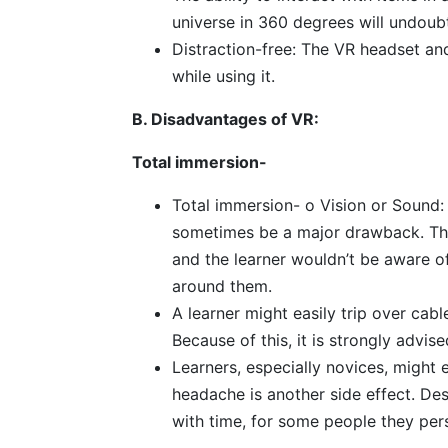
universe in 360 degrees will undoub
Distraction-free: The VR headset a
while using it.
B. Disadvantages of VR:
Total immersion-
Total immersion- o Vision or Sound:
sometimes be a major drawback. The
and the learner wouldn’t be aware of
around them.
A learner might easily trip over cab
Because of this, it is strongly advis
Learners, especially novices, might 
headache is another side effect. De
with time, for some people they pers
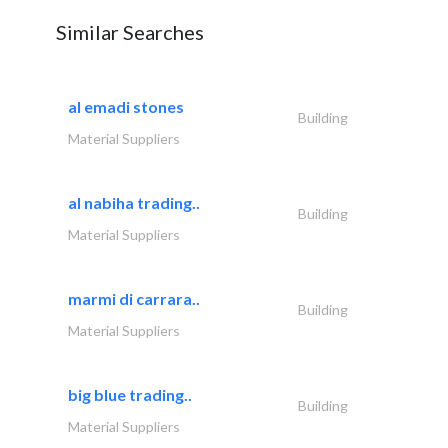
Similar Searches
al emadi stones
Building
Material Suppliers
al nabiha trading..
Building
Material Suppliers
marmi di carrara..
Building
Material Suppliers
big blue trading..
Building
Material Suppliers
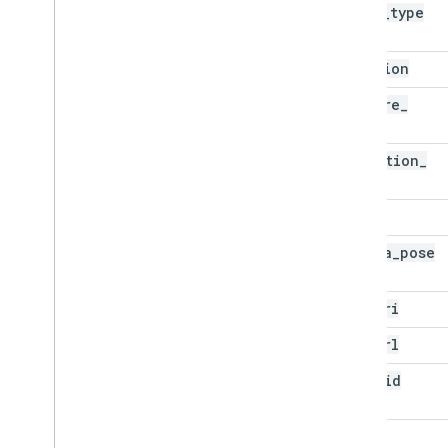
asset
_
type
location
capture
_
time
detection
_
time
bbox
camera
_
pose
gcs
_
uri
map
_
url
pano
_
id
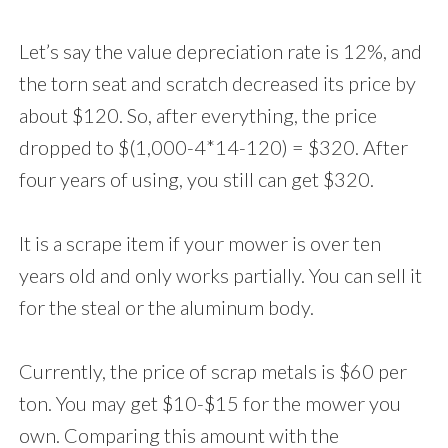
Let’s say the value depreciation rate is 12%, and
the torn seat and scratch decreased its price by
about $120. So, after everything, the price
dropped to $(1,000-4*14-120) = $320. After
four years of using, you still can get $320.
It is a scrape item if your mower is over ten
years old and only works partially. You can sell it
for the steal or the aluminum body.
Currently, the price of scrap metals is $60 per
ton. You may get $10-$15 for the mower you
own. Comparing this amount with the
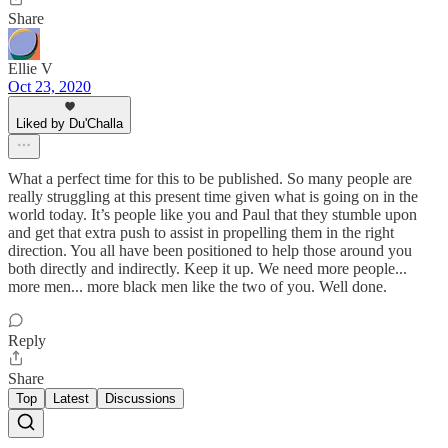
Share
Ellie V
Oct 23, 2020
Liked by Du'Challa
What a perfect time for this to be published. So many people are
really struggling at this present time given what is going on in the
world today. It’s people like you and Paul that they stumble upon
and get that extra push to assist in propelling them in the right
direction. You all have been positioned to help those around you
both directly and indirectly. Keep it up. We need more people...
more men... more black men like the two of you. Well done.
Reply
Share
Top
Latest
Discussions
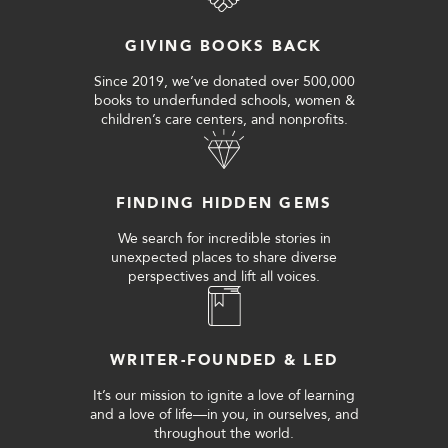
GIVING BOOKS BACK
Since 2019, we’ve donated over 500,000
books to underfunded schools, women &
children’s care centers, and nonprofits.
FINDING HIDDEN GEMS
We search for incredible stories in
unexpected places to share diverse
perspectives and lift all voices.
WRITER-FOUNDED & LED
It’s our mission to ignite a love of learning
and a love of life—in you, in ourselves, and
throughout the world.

○ ○ ○

Every entry above should come back exactly as written, except for its pictures.

→ Result for this exercise
universe in 360 degrees will undoub
Distraction-free: The VR headset a
while using it.
B. Disadvantages of VR:
Total immersion-
Total immersion- o Vision or Sound:
sometimes be a major drawback. The
and the learner wouldn’t be aware of
around them.
A learner might easily trip over cab
Because of this, it is strongly advis
Learners, especially novices, might 
headache is another side effect. De
with time, for some people they pers
Similar Searches
al emadi stones
Building
Material Suppliers
al nabiha trading..
Building
Material Suppliers
marmi di carrara..
Building
Material Suppliers
big blue trading..
Building
Material Suppliers
asset
_
type
location
capture
_
time
detection
_
time
bbox
camera
_
pose
gcs
_
uri
map
_
url
pano
_
id
Let’s say the value depreciation rate is 12%, and
the torn seat and scratch decreased its price by
about $120. So, after everything, the price
dropped to $(1,000-4*14-120) = $320. After
four years of using, you still can get $320.
It is a scrape item if your mower is over ten
years old and only works partially. You can sell it
for the steal or the aluminum body.
Currently, the price of scrap metals is $60 per
ton. You may get $10-$15 for the mower you
own. Comparing this amount with the
Share
Ellie V
Oct 23, 2020
Liked by Du'Challa
What a perfect time for this to be published. So many people are
really struggling at this present time given what is going on in the
world today. It’s people like you and Paul that they stumble upon
and get that extra push to assist in propelling them in the right
direction. You all have been positioned to help those around you
both directly and indirectly. Keep it up. We need more people...
more men... more black men like the two of you. Well done.
Reply
Share
Top
Latest
Discussions
GIVING BOOKS BACK
Since 2019, we’ve donated over 500,000
books to underfunded schools, women &
children’s care centers, and nonprofits.
FINDING HIDDEN GEMS
We search for incredible stories in
unexpected places to share diverse
perspectives and lift all voices.
WRITER-FOUNDED & LED
It’s our mission to ignite a love of learning
and a love of life—in you, in ourselves, and
throughout the world.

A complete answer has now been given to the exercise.